EXERCISE INSTRUCTIONS :: Could you give the data that follows again exactly, without its pictures?

PROVIDED INFORMATION ::
+ + + + +
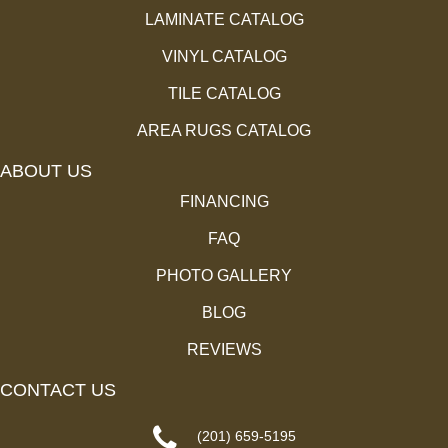
LAMINATE CATALOG
VINYL CATALOG
TILE CATALOG
AREA RUGS CATALOG
ABOUT US
FINANCING
FAQ
PHOTO GALLERY
BLOG
REVIEWS
CONTACT US
(201) 659-5195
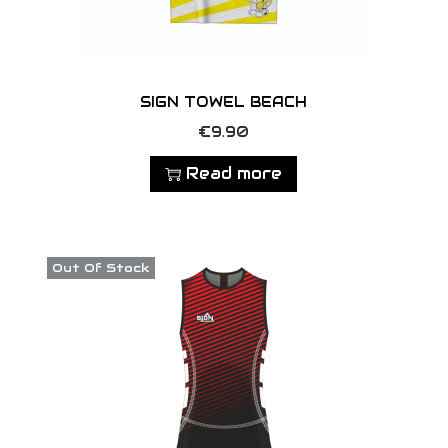
SIGN TOWEL BEACH
€
9.90
Read more
Out Of Stock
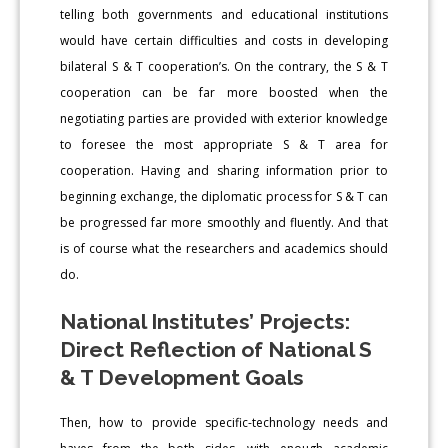
telling both governments and educational institutions
would have certain difficulties and costs in developing
bilateral S & T cooperation’s. On the contrary, the S & T
cooperation can be far more boosted when the
negotiating parties are provided with exterior knowledge
to foresee the most appropriate S & T area for
cooperation. Having and sharing information prior to
beginning exchange, the diplomatic process for S & T can
be progressed far more smoothly and fluently. And that
is of course what the researchers and academics should
do.
National Institutes’ Projects:
Direct Reflection of National S
& T Development Goals
Then, how to provide specific-technology needs and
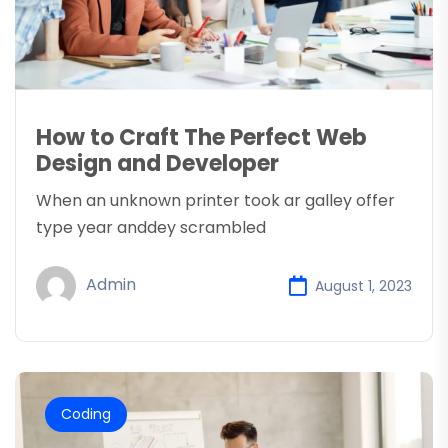
How to Craft The Perfect Web
Design and Developer
When an unknown printer took ar galley offer
type year anddey scrambled
Admin
August 1, 2023
Coding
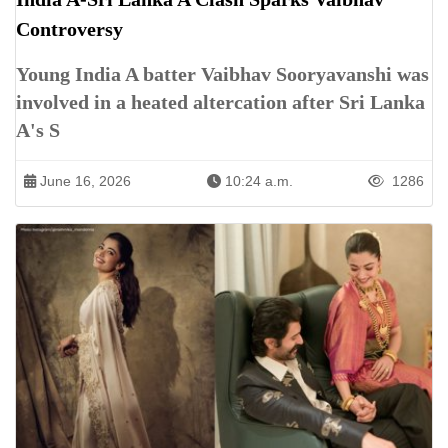
Controversy
Young India A batter Vaibhav Sooryavanshi was
involved in a heated altercation after Sri Lanka
A's S
June 16, 2026
10:24 a.m.
1286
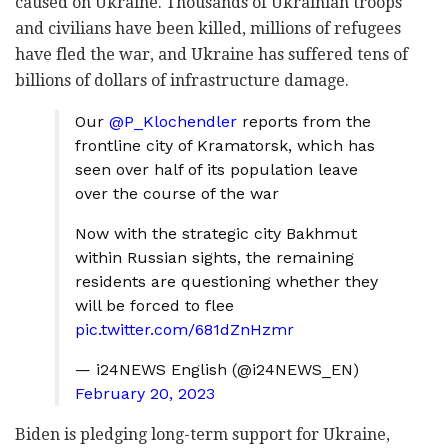
caused on Ukraine. Thousands of Ukrainian troops
and civilians have been killed, millions of refugees
have fled the war, and Ukraine has suffered tens of
billions of dollars of infrastructure damage.
Our
@P_Klochendler
reports from the
frontline city of Kramatorsk, which has
seen over half of its population leave
over the course of the war
Now with the strategic city Bakhmut
within Russian sights, the remaining
residents are questioning whether they
will be forced to flee
pic.twitter.com/681dZnHzmr
— i24NEWS English (@i24NEWS_EN)
February 20, 2023
Biden is pledging long-term support for Ukraine,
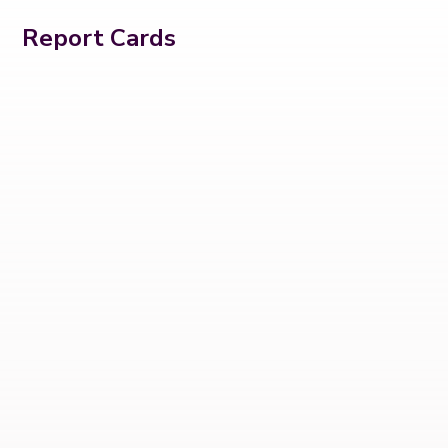
Report Cards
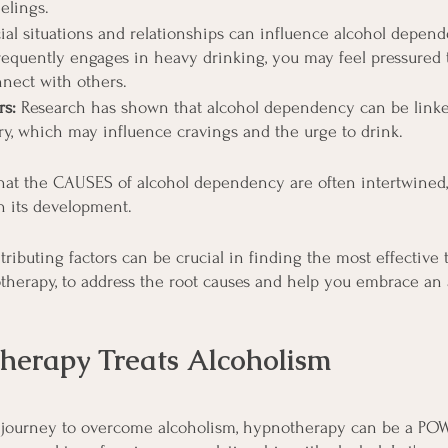
elings.
ial situations and relationships can influence alcohol depende
equently engages in heavy drinking, you may feel pressured 
nnect with others.
rs:
 Research has shown that alcohol dependency can be linke
y, which may influence cravings and the urge to drink.
 that the CAUSES of alcohol dependency are often intertwined,
in its development.
ributing factors can be crucial in finding the most effective 
therapy, to address the root causes and help you embrace an a
erapy Treats Alcoholism
journey to overcome alcoholism, hypnotherapy can be a POW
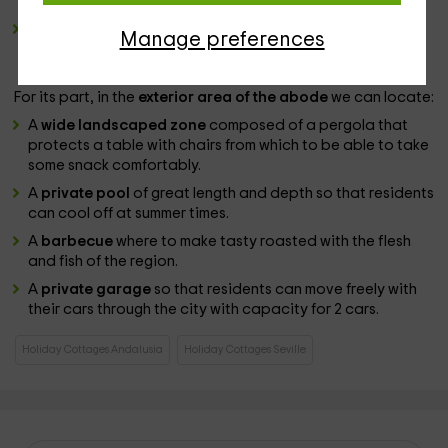
region.
A
cuisine
equipped by all types of
appliances
of the last
Manage preferences
generation to simplify the tasks in this part of the
permanence of the guests.
For its part, in the
exterior area of ​​the abode
we can locate:
A
wide landscaped zone
composed of a pergola that
protects a table with chairs from which to be able to take
some snack comfortably.
A
private pool
of great length and depth so that residents
can cool off at summer times.
A
barbecue
where to make tasty roasted with the flesh
and fish of the region.
A
private garage
so that residents can move freely with
their cars through the city with capacity for 2 cars.
Holiday Cottages Andalusia
Holiday Cottages Seville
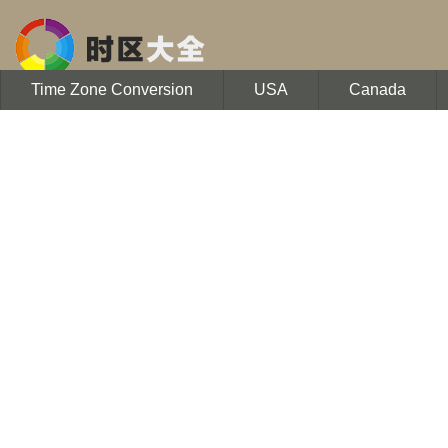
Time Zone Conversion
USA
Canada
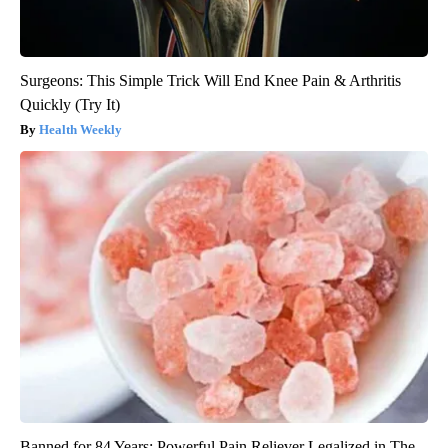
Surgeons: This Simple Trick Will End Knee Pain & Arthritis
Quickly (Try It)
Health Weekly
Banned for 84 Years; Powerful Pain Reliever Legalized in The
+ + + + +
WORKED SOLUTION ::
LAMINATE CATALOG
VINYL CATALOG
TILE CATALOG
AREA RUGS CATALOG
ABOUT US
FINANCING
FAQ
PHOTO GALLERY
BLOG
REVIEWS
CONTACT US
(201) 659-5195
SIGN TOWEL BEACH
€
9.90
Read more
Out Of Stock
telling both governments and educational institutions
would have certain difficulties and costs in developing
bilateral S & T cooperation’s. On the contrary, the S & T
cooperation can be far more boosted when the
negotiating parties are provided with exterior knowledge
to foresee the most appropriate S & T area for
cooperation. Having and sharing information prior to
beginning exchange, the diplomatic process for S & T can
be progressed far more smoothly and fluently. And that
is of course what the researchers and academics should
do.
National Institutes’ Projects:
Direct Reflection of National S
& T Development Goals
Then, how to provide specific-technology needs and
How to Craft The Perfect Web
Design and Developer
When an unknown printer took ar galley offer
type year anddey scrambled
Admin
August 1, 2023
Coding
Controversy
Young India A batter Vaibhav Sooryavanshi was
involved in a heated altercation after Sri Lanka
A's S
June 16, 2026
10:24 a.m.
1286
caused on Ukraine. Thousands of Ukrainian troops
and civilians have been killed, millions of refugees
have fled the war, and Ukraine has suffered tens of
billions of dollars of infrastructure damage.
Our
@P_Klochendler
reports from the
frontline city of Kramatorsk, which has
seen over half of its population leave
over the course of the war
Now with the strategic city Bakhmut
within Russian sights, the remaining
residents are questioning whether they
will be forced to flee
pic.twitter.com/681dZnHzmr
— i24NEWS English (@i24NEWS_EN)
February 20, 2023
Biden is pledging long-term support for Ukraine,
Report Cards
elings.
ial situations and relationships can influence alcohol depende
equently engages in heavy drinking, you may feel pressured 
nnect with others.
rs:
 Research has shown that alcohol dependency can be linke
y, which may influence cravings and the urge to drink.
 that the CAUSES of alcohol dependency are often intertwined,
in its development.
ributing factors can be crucial in finding the most effective 
therapy, to address the root causes and help you embrace an a
erapy Treats Alcoholism
journey to overcome alcoholism, hypnotherapy can be a POW
region.
A
cuisine
equipped by all types of
appliances
of the last
Manage preferences
generation to simplify the tasks in this part of the
permanence of the guests.
For its part, in the
exterior area of ​​the abode
we can locate:
A
wide landscaped zone
composed of a pergola that
protects a table with chairs from which to be able to take
some snack comfortably.
A
private pool
of great length and depth so that residents
can cool off at summer times.
A
barbecue
where to make tasty roasted with the flesh
and fish of the region.
A
private garage
so that residents can move freely with
their cars through the city with capacity for 2 cars.
Holiday Cottages Andalusia
Holiday Cottages Seville
Time Zone Conversion
USA
Canada
Surgeons: This Simple Trick Will End Knee Pain & Arthritis
Quickly (Try It)
Health Weekly
Banned for 84 Years; Powerful Pain Reliever Legalized in The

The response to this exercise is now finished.